Worrying trend in police killings points to slow progress in reforms

DESIGN | ALICE OTHIENO

Police killed at least 180 people in the first nine months of 2018, figures from the Nation Newsplex Deadly Force database show.

Despite this year’s figure depicting a slight decline from 188 recorded within the first nine months in 2017, the number has been rising gradually since 2015 when the Deadly Force database was established, but shot up steeply in 2017, a fact that is attributed to the General Election and the attendant spike in incidents of violence.

Nationally, the number of persons reportedly killed due to political protests drastically dropped from 60 in 2017 to one this year.

Overall, this year’s figure bears no good news but is instead a continuation of the upward trend of police killings that has persisted for three years in the country.
Deadly Force is a comprehensive database on death from police encounters in Kenya. The data was compiled for over a period of 45 months from media stories that quote police crime reports, Independent Policing Oversight Authority (IPOA) reports and reference records from human rights organisations.

The organisations have accused the police of using excessive force in dispersing protests and in poor communities.

Among the people shot dead by police were six students, four passers-by and bystanders, a police officer and an Embu county fireman.

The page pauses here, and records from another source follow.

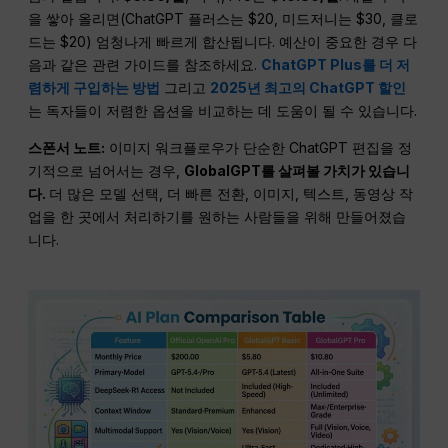
을 쌓아 올리면(ChatGPT 플러스는 $20, 미드저니는 $30, 클로
드는 $20) 엄청나게 빠르게 합산됩니다. 예산이 중요한 경우 다
음과 같은 관련 가이드를 참조하세요.
ChatGPT Plus를 더 저
렴하게 구입하는 방법
그리고
2025년 최고의 ChatGPT 할인
는 독자들이 저렴한 옵션을 비교하는 데 도움이 될 수 있습니다.
스폰서 노트:
이미지 워크플로우가 단순한 ChatGPT 편집을 정
기적으로 넘어서는 경우,
GlobalGPT를 살펴볼 가치가 있습니
다.
더 많은 모델 선택, 더 빠른 전환, 이미지, 텍스트, 동영상 작
업을 한 곳에서 처리하기를 원하는 사람들을 위해 만들어졌습
니다.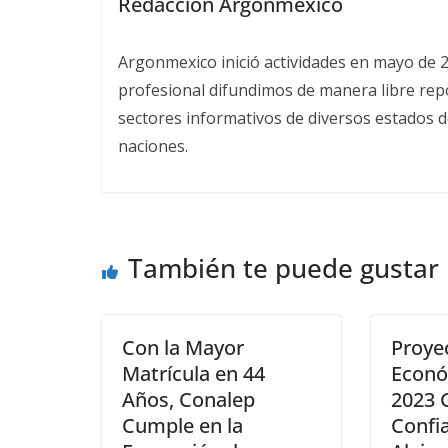
Redacción Argonmexico
Argonmexico inició actividades en mayo de 
profesional difundimos de manera libre repor
sectores informativos de diversos estados d
naciones.
También te puede gustar
Con la Mayor
Proye
Matrícula en 44
Econó
Años, Conalep
2023 
Cumple en la
Confi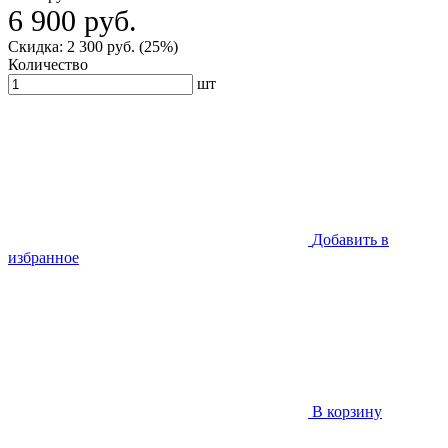
6 900 руб.
Скидка: 2 300 руб. (25%)
Количество
шт
Добавить в
избранное
В корзину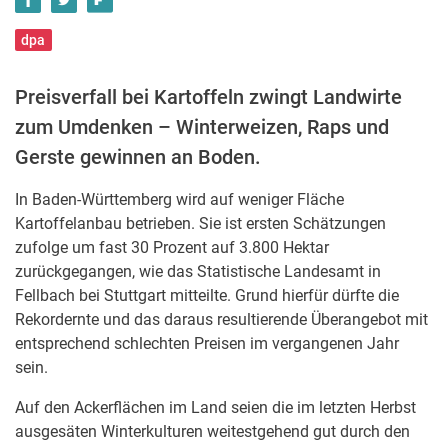
dpa
Preisverfall bei Kartoffeln zwingt Landwirte
zum Umdenken – Winterweizen, Raps und
Gerste gewinnen an Boden.
In Baden-Württemberg wird auf weniger Fläche
Kartoffelanbau betrieben. Sie ist ersten Schätzungen
zufolge um fast 30 Prozent auf 3.800 Hektar
zurückgegangen, wie das Statistische Landesamt in
Fellbach bei Stuttgart mitteilte. Grund hierfür dürfte die
Rekordernte und das daraus resultierende Überangebot mit
entsprechend schlechten Preisen im vergangenen Jahr
sein.
Auf den Ackerflächen im Land seien die im letzten Herbst
ausgesäten Winterkulturen weitestgehend gut durch den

But three in four of those killed were suspected to have stolen property or robbed people.

Nearly 20 percent of people shot were reportedly unarmed while two-thirds were reported to be armed. The proportion reported to be armed was slightly lower than the previous year’s 55 percent, suggesting that crimes were more vicious, with more arms being in the wrong hands.

However, the actual number of those who were armed could be lower, as police have in the past been accused of planting weapons on suspects killed to validate their aggression.

One in six fatal bullet injuries are on the back side, according to a study by IMLU titled Guns: Our Security, Our dilemma, suggesting that the suspects were fleeing.

For instance, when Deno (name changed to protect family from possible police reprisal), a 23-year-old resident of Dandora in Nairobi, was picked up by the police from his duty station where he worked as a tout and shot dead mid this year, the police allegedly planted a pistol on him to imply that he was an armed and dangerous criminal.

“My brother was not left-handed, but they took a pistol and planted it on his left hand,” his brother said in a Nation Newsplex interview.
In another case captured by Haki Africa, a human rights group, a man was killed by police after a scuffle with his father over a camel in Boka, Tana River County. The father later said the police used excessive force.

“Some of the police officers work in densely populated areas with high incidences of crime, and are sometimes likely to get stressed up as they carry out their job, subsequently ending up being a little more aggressive than is warranted,” said IPOA Head of Communications Dennis Oketch.

Student killed

The number of students killed increased from four in nine months in 2017 to six in the same period this year. Among those killed was Brian Chacha, a 22-year-old student at KCA University’s Kisumu campus. He was shot dead by a police officer in the head and stomach at a Kisumu pub in May this year. The police officer was identified by witnesses.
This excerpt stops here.